There are many things I look for in a story—a vivid character or place, a memorable situation, a new way of seeing something. I like to be pulled in for a ride where I’m not quite sure where I’m going but feel confident that the driver does know and will indeed deliver me to the right place. I find that some of the most satisfying moments in fiction are those where I might gasp with shock or surprise only to immediately see that I should have known, that indeed there is a carefully scattered path of bread crumbs that led me there. To find surprise and logic in the same moment is a feat I greatly admire. Sometimes it grows out of physical forces and action and other times it is simply a quiet shift in awareness. Either way, the world is forever changed for those at the center of it and there is a kind of emotional truth to which we, the reader, respond.
I’m drawn to humor, especially those fragments that might spring from the darkest cracks. What is happening might not be funny, but the dialogue or description is. There is the desire to laugh in spite of a serious situation; sometimes it’s a deflection for the character avoiding the dark side, and sometimes it grows out of irony, highlighting innocence or ignorance, and sometimes it is simply the way a character views the world, but the result is finding yourself perched there between wanting to laugh and wanting to cry. The marriage of tragedy and comedy is not unlike that of surprise and logic; it often wakes us up and shines a light on what is most vulnerable.
I think this is why I love the voices of children and adolescents; children are immediately victims of whatever adult world they are born into and there is an emotional honesty that can’t help but come into play. My very first writing teacher, Max Steele, once told our class that we would never be the writers we were meant to be until we had dealt with our mother issues. I heard this as an eighteen-year-old and it is something I have thought about ever since. In fact, in my own writing classes, I refer to it as: if it’s not one thing, it’s your mother and have been both surprised and delighted over the years to see how often a character’s mother, or the absent mother, ends up being the key to whatever is missing.
I was delighted in my reading for Ploughshares to discover all of the above. There are vivid characters and places and there are those wonderful moments of illumination. There are memorable young voices looking for ways over or through the walls that define their worlds and there are mothers (and fathers) looking at it from the angle of parenthood. I did not come to the table with a thematic agenda at all, but it is uncanny how works put on the table together will often strike up a kind of dialogue. I’ve taught for over thirty years now and am always amazed at how often the workshop stories have common variables—sometimes the connection is as obvious as a plot line or obvious theme, and other times it is something subtle, like a reference to a place or a particular time or maybe both characters have cats or mothers who have cats; whatever they share is often worth mentioning just for the sake of conversation, sometimes providing a natural call and response to a larger theme or recognition. Then it is impossible not to step back and see the greater context of it all—the Zeitgeist.

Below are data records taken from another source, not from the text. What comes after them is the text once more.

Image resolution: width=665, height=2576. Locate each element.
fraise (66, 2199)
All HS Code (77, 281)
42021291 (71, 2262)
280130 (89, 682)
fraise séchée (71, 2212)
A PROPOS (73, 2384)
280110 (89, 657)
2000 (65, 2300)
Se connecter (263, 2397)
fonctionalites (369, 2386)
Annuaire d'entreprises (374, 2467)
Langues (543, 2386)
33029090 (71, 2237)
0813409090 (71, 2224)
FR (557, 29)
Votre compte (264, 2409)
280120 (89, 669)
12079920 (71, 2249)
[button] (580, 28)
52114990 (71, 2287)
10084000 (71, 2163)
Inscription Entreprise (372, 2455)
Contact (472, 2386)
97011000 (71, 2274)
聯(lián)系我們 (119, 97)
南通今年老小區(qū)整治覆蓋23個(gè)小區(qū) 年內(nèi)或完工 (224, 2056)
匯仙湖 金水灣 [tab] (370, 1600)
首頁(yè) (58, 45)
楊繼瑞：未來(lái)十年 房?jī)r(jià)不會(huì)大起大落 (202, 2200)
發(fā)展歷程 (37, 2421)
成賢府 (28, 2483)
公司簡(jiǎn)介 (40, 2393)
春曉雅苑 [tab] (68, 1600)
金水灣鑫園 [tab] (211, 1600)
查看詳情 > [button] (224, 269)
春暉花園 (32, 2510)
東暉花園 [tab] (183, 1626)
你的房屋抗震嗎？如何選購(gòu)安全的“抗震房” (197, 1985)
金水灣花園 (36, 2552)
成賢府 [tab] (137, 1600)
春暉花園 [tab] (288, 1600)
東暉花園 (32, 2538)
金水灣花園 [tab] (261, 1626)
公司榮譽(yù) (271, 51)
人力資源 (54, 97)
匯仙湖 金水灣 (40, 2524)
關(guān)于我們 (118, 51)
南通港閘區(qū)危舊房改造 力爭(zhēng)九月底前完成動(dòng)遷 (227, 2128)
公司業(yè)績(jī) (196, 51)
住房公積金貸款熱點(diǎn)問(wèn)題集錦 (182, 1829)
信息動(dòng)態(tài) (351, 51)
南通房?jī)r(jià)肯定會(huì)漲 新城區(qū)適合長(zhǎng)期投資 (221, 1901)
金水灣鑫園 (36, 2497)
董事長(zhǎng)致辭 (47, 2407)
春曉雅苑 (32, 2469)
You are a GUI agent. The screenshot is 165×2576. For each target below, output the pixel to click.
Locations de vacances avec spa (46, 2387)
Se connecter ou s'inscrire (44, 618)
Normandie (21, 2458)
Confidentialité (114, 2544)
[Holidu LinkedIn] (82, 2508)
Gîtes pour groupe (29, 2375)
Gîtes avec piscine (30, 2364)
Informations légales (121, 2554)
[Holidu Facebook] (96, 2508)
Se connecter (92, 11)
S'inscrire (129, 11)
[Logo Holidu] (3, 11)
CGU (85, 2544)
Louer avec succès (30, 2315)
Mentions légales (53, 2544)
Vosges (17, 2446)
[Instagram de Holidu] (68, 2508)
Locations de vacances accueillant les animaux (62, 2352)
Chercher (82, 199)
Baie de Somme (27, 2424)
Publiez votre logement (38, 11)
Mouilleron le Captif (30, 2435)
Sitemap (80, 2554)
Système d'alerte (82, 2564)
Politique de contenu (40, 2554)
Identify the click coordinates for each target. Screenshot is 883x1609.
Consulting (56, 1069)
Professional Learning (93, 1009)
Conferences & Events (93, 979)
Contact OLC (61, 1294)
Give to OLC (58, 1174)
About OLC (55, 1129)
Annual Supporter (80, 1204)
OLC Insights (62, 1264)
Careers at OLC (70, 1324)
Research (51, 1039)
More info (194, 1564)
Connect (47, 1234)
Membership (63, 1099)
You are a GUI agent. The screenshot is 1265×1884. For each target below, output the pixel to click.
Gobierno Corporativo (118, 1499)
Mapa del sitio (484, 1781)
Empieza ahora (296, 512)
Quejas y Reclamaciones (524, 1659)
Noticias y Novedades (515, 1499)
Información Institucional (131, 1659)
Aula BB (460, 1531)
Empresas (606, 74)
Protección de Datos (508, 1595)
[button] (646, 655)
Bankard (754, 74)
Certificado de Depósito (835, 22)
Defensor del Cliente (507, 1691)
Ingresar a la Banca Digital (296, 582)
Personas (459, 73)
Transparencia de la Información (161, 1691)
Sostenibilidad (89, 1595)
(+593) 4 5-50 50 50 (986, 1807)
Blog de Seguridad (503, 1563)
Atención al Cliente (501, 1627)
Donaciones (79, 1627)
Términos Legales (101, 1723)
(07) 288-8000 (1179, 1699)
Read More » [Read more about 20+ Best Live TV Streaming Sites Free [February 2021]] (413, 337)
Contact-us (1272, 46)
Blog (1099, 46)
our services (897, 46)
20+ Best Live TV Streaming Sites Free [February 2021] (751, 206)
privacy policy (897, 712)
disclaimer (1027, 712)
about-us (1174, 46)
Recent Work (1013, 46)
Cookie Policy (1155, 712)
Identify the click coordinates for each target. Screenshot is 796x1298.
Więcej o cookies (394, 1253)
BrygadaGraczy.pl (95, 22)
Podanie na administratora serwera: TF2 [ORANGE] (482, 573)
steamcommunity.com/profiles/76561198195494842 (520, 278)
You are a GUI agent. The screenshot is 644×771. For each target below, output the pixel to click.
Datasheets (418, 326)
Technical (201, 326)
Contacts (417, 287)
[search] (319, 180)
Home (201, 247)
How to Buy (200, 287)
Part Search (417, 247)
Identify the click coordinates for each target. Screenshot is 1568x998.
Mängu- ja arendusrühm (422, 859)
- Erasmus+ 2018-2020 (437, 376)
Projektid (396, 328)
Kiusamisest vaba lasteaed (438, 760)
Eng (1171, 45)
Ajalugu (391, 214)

Needless to say, the ghosts of our time are hovering close and references to the varying roles of women’s lives are present as are racial tensions and class divides. Likewise, the role of man is examined; there is reference to the wounded man of Paleolithic cave art, and I was struck by the many ways men are wounded: in nature while struggling to survive as in the ancient painting, and then emotionally through love and loss, physically at the hands of another human, and psychologically when bred on rigid ideas or prejudice, hatred, and the desire to inflict wounds on others.
This collection is one of prose—amazing essays and short stories—but along the way, I was fortunate enough to receive some poems from Wendell Berry, which are also included. The titles themselves could serve as road signs for what is within this volume: The Muse, Composition, Service, And Where are You? And then there’s the one that I think needs to be on billboards everywhere: Old Man, Dead Rooster, a poem that speaks to the haves and have nots. A good story, after all, thrives on what is missing and being sought: freedom, salvation, acceptance, understanding, a simple answer or possession or new way of seeing. Will they find it? Will they get there? That’s a story to be told, and there are many wonderful ones up ahead that I hope the reader will appreciate as much as I have.